__Work item__: Given the listing below, the answer must be only the number of lines containing the string "button".
..............................
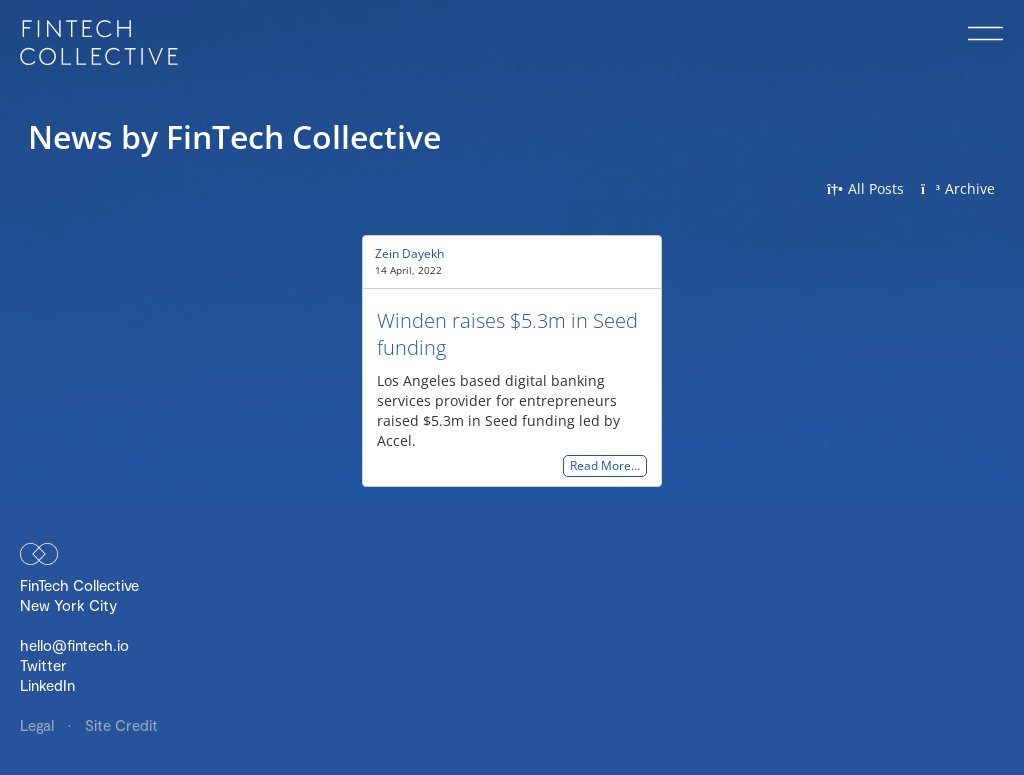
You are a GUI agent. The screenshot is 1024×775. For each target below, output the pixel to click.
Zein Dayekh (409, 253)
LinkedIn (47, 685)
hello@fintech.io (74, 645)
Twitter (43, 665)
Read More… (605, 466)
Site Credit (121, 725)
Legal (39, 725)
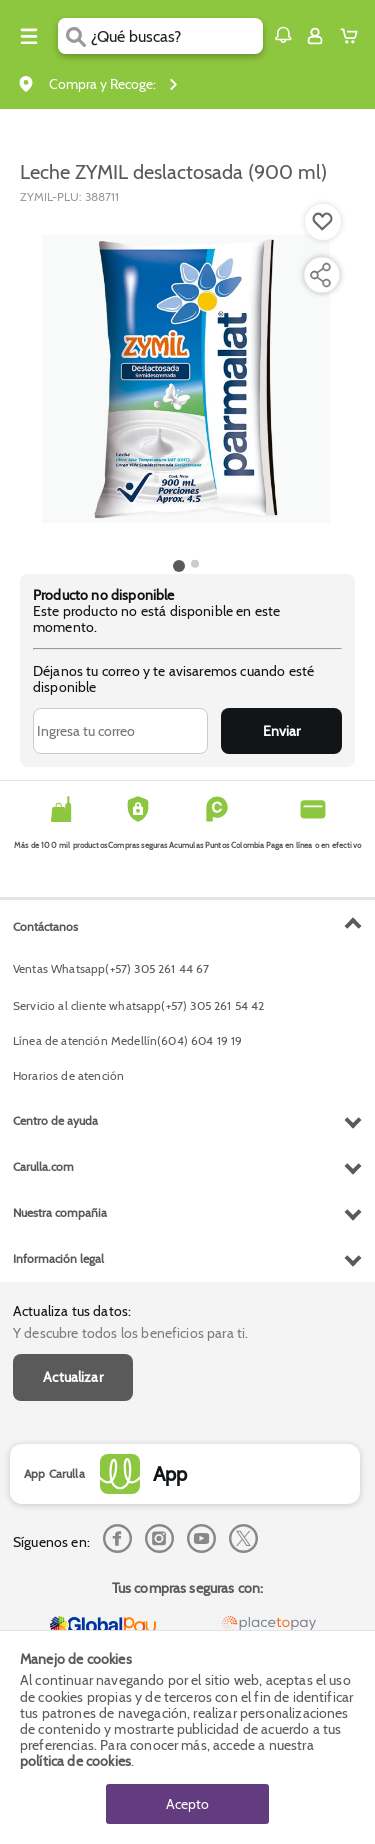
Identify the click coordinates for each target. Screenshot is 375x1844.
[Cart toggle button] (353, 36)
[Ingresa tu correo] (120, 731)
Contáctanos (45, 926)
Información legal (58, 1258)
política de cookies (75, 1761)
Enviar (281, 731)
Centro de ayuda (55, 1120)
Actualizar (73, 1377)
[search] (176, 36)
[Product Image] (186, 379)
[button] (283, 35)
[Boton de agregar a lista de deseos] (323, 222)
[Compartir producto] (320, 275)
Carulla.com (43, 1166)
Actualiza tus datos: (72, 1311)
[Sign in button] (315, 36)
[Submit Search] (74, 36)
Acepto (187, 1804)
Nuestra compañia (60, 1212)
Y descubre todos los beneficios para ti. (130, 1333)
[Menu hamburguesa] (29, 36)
..............................
__Reply__: 3